DESCRIPTION (provided by applicant): Epigenetic alterations (i.e. that do not involve changes in the underlying DNA sequence) of chromatin are known to cause gene transcription and gene expression disorders connected to tumorigenesis. Histone deacetylases (HDACs), a group of epigenetic enzymes that modulate chromatin activity by removing acetyl groups from the lysine residues of histones, have received worldwide attention as anticancer targeted molecules. Specifically, class III HDACs (SIRT1 - 7) have emerged as one of the most important cancer targeted molecules. Notably, SIRT 1 and 2 are expected to be potential biomarkers for tumorigenesis since they are proven to be over-expressed in cancer cells. SIRT1 regulates several tumor suppressor genes such as p53 and forkhead box (FOXO) whereas SIRT2 regulates a G2/M mitotic checkpoint and 1-tubulin stability. Interestingly, all the HDAC inhibitors currently being evaluated as anticancer drugs in clinical trials act as either class I specific or class I and II non-specific inhibitors. Since SIRTs possess the same biological functions as classical HDACs, SIRT inhibitors have great potential to be anticancer leads with a new mode of action. Despite clear evidence that SIRTs are anticancer targeted molecules, development of SIRT inhibitors is especially lacking when compared with that of classical HDAC inhibitors. Furthermore, no SIRT inhibitors have been evaluated as anticancer leads in clinical trials. This research proposal is an innovative approach to discover class III specific HDAC inhibitors from rare marine-derived actinomycetes. The specific aims of this research plans are as follows: (1) Create crude extract libraries and highly fractionated HPLC peak libraries from rare marine-derived actinomycetes. (2) Identify and characterize novel Sir2 inhibitors using a yeast assay. (3) Apply a SIRT enzyme assay to chemical libraries and pure compounds. PUBLIC HEALTH RELEVANCE: Relevance to public health the development of isoform-specific HDAC inhibitors is an exciting approach for the discovery of novel anticancer drugs. Class III HDAC inhibitors are promising anticancer leads with a new mode of action. The expected outcome will directly contribute to human healthcare by offering new treatment option against cancer.

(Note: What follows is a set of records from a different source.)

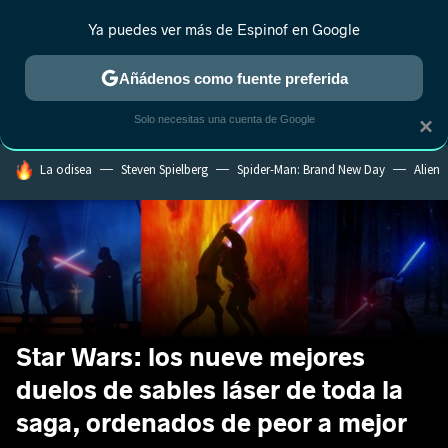
Ya puedes ver más de Espinof en Google
MENÚ
NUEVO
Añádenos como fuente preferida
CRÍTICA
ESTRENOS
REALITY
ANIME
RANKINGS CINE
RA
Solo necesitas una cuenta de Google
×
HOY SE HABLA DE
La odisea
Steven Spielberg
Spider-Man: Brand New Day
Alien
Star Wars: los nueve mejores
duelos de sables láser de toda la
saga, ordenados de peor a mejor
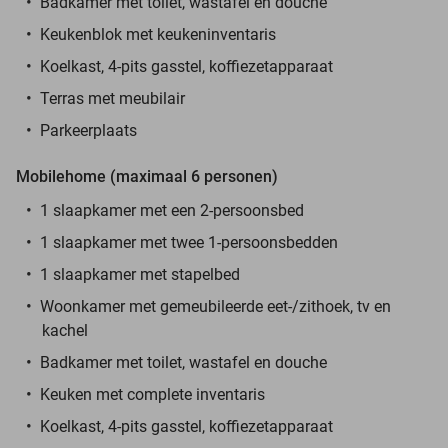
Badkamer met toilet, wastafel en douche
Keukenblok met keukeninventaris
Koelkast, 4-pits gasstel, koffiezetapparaat
Terras met meubilair
Parkeerplaats
Mobilehome (maximaal 6 personen)
1 slaapkamer met een 2-persoonsbed
1 slaapkamer met twee 1-persoonsbedden
1 slaapkamer met stapelbed
Woonkamer met gemeubileerde eet-/zithoek, tv en
kachel
Badkamer met toilet, wastafel en douche
Keuken met complete inventaris
Koelkast, 4-pits gasstel, koffiezetapparaat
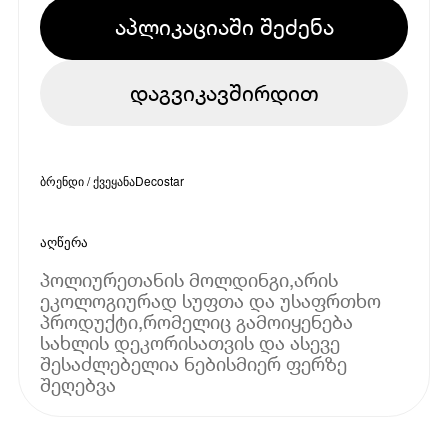
აპლიკაციაში შეძენა
დაგვიკავშირდით
ბრენდი / ქვეყანა
Decostar
აღწერა
პოლიურეთანის მოლდინგი,არის
ეკოლოგიურად სუფთა და უსაფრთხო
პროდუქტი,რომელიც გამოიყენება
სახლის დეკორისათვის და ასევე
შესაძლებელია ნებისმიერ ფერზე
შეღებვა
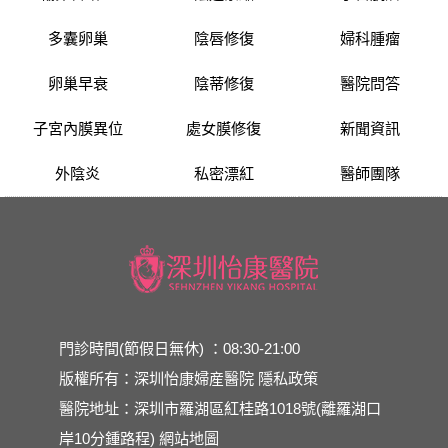
多囊卵巢
陰唇修復
婦科腫瘤
卵巢早衰
陰蒂修復
醫院問答
子宮內膜異位
處女膜修復
新聞資訊
外陰炎
私密漂紅
醫師團隊
門診時間(節假日無休) ：08:30-21:00
版權所有：深圳怡康婦産醫院
隱私政策
醫院地址：深圳市羅湖區紅桂路1018號(離羅湖口
岸10分鍾路程)
網站地圖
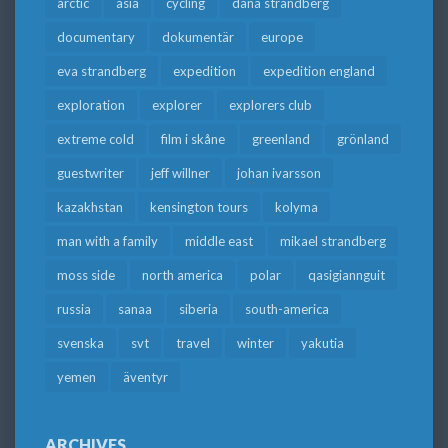
arctic
asia
cycling
dana strandberg
documentary
dokumentär
europe
eva strandberg
expedition
expedition england
exploration
explorer
explorers club
extreme cold
film i skåne
greenland
grönland
guestwriter
jeff willner
johan ivarsson
kazakhstan
kensington tours
kolyma
man with a family
middle east
mikael strandberg
moss side
north america
polar
qasigiannguit
russia
sanaa
siberia
south-america
svenska
svt
travel
winter
yakutia
yemen
äventyr
ARCHIVES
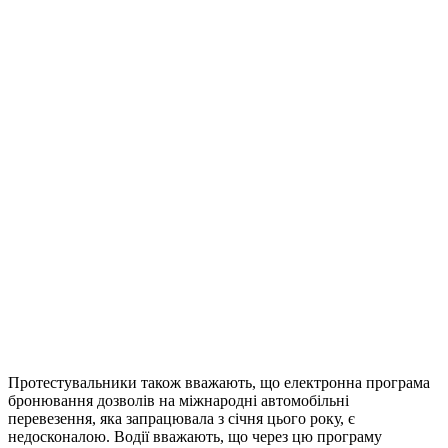
Протестувальники також вважають, що електронна програма
бронювання дозволів на міжнародні автомобільні
перевезення, яка запрацювала з січня цього року, є
недосконалою. Водії вважають, що через цю програму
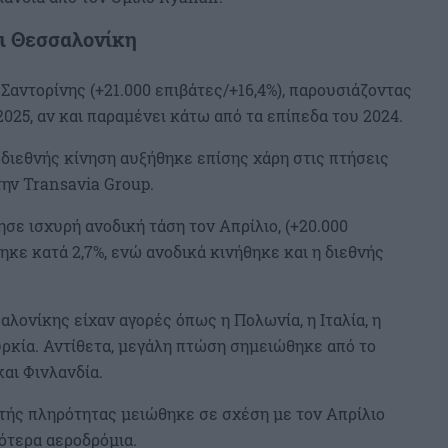
αι Θεσσαλονίκη
Σαντορίνης (+21.000 επιβάτες/+16,4%), παρουσιάζοντας
025, αν και παραμένει κάτω από τα επίπεδα του 2024.
 διεθνής κίνηση αυξήθηκε επίσης χάρη στις πτήσεις
την Transavia Group.
σε ισχυρή ανοδική τάση τον Απρίλιο, (+20.000
ηκε κατά 2,7%, ενώ ανοδικά κινήθηκε και η διεθνής
λονίκης είχαν αγορές όπως η Πολωνία, η Ιταλία, η
υρκία. Αντίθετα, μεγάλη πτώση σημειώθηκε από το
αι Φινλανδία.
στής πληρότητας μειώθηκε σε σχέση με τον Απρίλιο
σότερα αεροδρόμια.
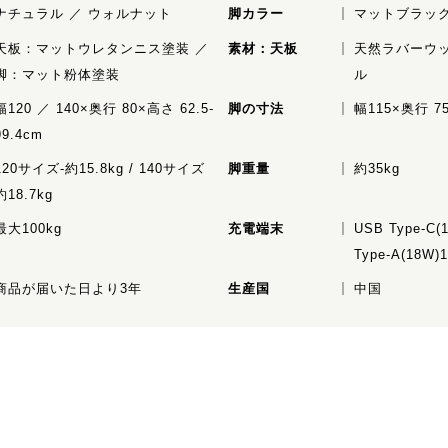
ナチュラル ／ ウォルナット
脚カラー
マットブラック
天板：マットウレタンニス塗装 ／
素材：天板
天然ラバーウッ
脚：マット粉体塗装
ル
幅120 ／ 140×奥行 80×高さ 62.5-
脚の寸法
幅115×奥行 75
99.4cm
120サイズ-約15.8kg / 140サイズ
脚重量
約35kg
約18.7kg
最大100kg
充電端末
USB Type-C(
Type-A(18W)
商品が届いた日より3年
生産国
中国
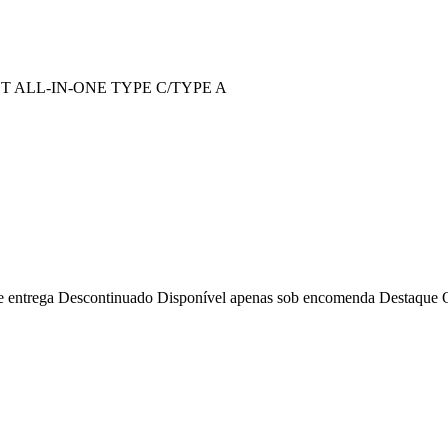
 ALL-IN-ONE TYPE C/TYPE A
e entrega
Descontinuado
Disponível apenas sob encomenda
Destaque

描述（由申请人提供）：已知染色质的表观遗传学改变（即不涉及基础DNA序列的变化）会导致与肿瘤发生有关的基因转录和基因表达障碍。组蛋白脱乙酰基酶（HDACS）是一组表观遗传酶，通过去除组蛋白的赖氨酸残基来调节染色质活性，已作为抗癌靶向分子而受到全世界的关注。具体而言，III类HDAC（SIRT1-7）已成为最重要的癌症分子之一。值得注意的是，SIRT 1和2有望成为肿瘤发生的潜在生物标志物，因为事实证明它们在癌细胞中被过表达。 SIRT1调节几个肿瘤抑制基因，例如p53和叉子盒（FoxO），而SIRT2调节G2/M有丝分裂检查点和1-微管蛋白的稳定性。有趣的是，目前在临床试验中被评估为抗癌药物的所有HDAC抑制剂作为I类特异性或I类和II类非特异性抑制剂。由于SIRT具有与经典HDAC相同的生物学功能，因此SIRT抑制剂具有具有新的作用方式的抗癌导线的巨大潜力。尽管有明确的证据表明SIRT是抗癌靶向分子，但与经典的HDAC抑制剂相比，SIRT抑制剂的发展尤其缺乏。此外，在临床试验中，没有评估任何SIRT抑制剂作为抗癌导线。该研究建议是一种创新的方法，可以从稀有海洋衍生的放线菌发现III类特异性HDAC抑制剂。该研究计划的具体目的如下：（1）从稀有的海洋衍生的放线菌创建原始提取物库和高度分馏的HPLC峰文库。 （2）使用酵母测定法确定并表征新型SIR2抑制剂。 （3）将SIRT酶测定法应用于化学文库和纯化合物。 公共卫生相关性：与公共卫生相关的同工型特异性HDAC抑制剂的开发是发现新型抗癌药物的一种令人兴奋的方法。 III类HDAC抑制剂是具有新的作用方式的有前途的抗癌导线。预期的结果将通过提供针对癌症的新治疗选择直接促进人类医疗保健。